Berlin est devenu l’alpha et l’omega de la renaissance d’une ville.

Il y est né un nouveau marketing urbain reprenant consciemment ou inconsciemment de nombreux codes à l’uberisation de l’économie qui s’est développé partout en Europe. De Riga à Porto, de Cracovie à Liverpool, on boit le même café bio, on consomme le même brunch vegan, on passe son après-midi dans les mêmes concepts stores et on écluse des bières dans les mêmes salles de concert. Il en est de même à Bruxelles ou à Anvers et sans doute un jour à Charleroi, le « nouveau Berlin ».

Difficile de blâmer les consommateurs qui pensent, par là, contribuer à la renaissance des villes. Difficile aussi de blâmer les concepteurs des politiques qui amplifient ce phénomène.

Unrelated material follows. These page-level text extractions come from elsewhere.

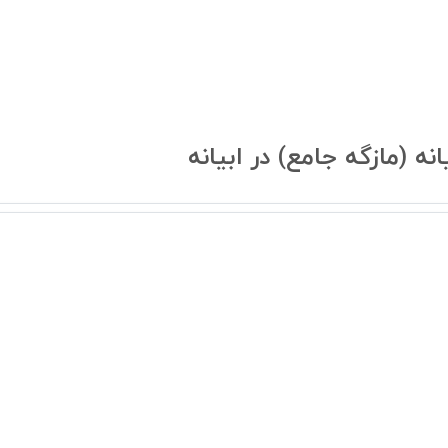
 (مازگه جامع) در ابیانه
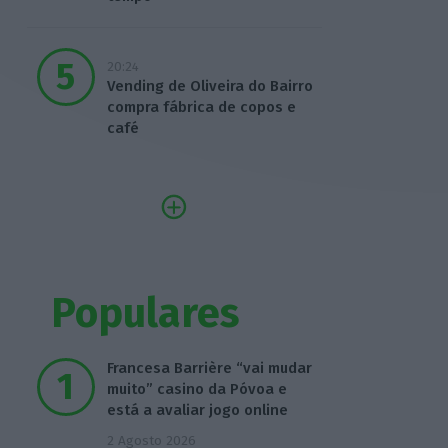
20:24
Vending de Oliveira do Bairro
compra fábrica de copos e
café
Populares
Francesa Barrière “vai mudar
muito” casino da Póvoa e
está a avaliar jogo online
2 Agosto 2026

Et d’ailleurs quelle est la part de responsabilité réelle des gestionnaires métropolitains dans l’augmentation des inégalités dont la pauvreté urbaine est un des principaux marqueurs ? Leur mandat est clair : rendre les villes viables. Les rendre accessibles, attractives, sûres  et bien pourvues en équipements collectifs. L’action sociale est souvent reléguée dans des départements éloignés du cœur des décisions ou dépendante de macro-institutions dont les champs d’action ne recoupent ni les préoccupations ni les frontières urbaines. Et lorsque les politiques sociales semblent mieux intégrées aux dispositifs de gouvernance, elles peuvent donner l’impression de se mettre au service des objectifs de ce marketing urbain.

Les habitants souffrants de handicaps visibles ou invisibles, qu’ils soient sociaux ou physiques voire combinants les deux, ne trouvent pas leur place dans cette ville ubérisée. C’est une masse informe de la population urbaine dont les gens du piétonnier ne sont que la partie visible. Ils est difficile de leur accoler un terme. Leurs réalités sont trop multiples pour trouver un dénominateur commun. Ce sont les gueules cassées du paysage urbain.

A l’image des fous de Michel Foucault, leur apparente liberté n’est en réalité qu’une manifestation de leur inexistence sociale et politique. Au-delà des incantations politiques, ils ne trouvent pas leur place dans leur ville parce qu’ils n’ont pas leur place dans la représentation des villes du futur. Ces villes ou les poubelles seront commandées par des applis pour smartphone mais où des millions d’habitants continueront à vivre en dehors des écrans radars, nichés dans les angles morts de la politique.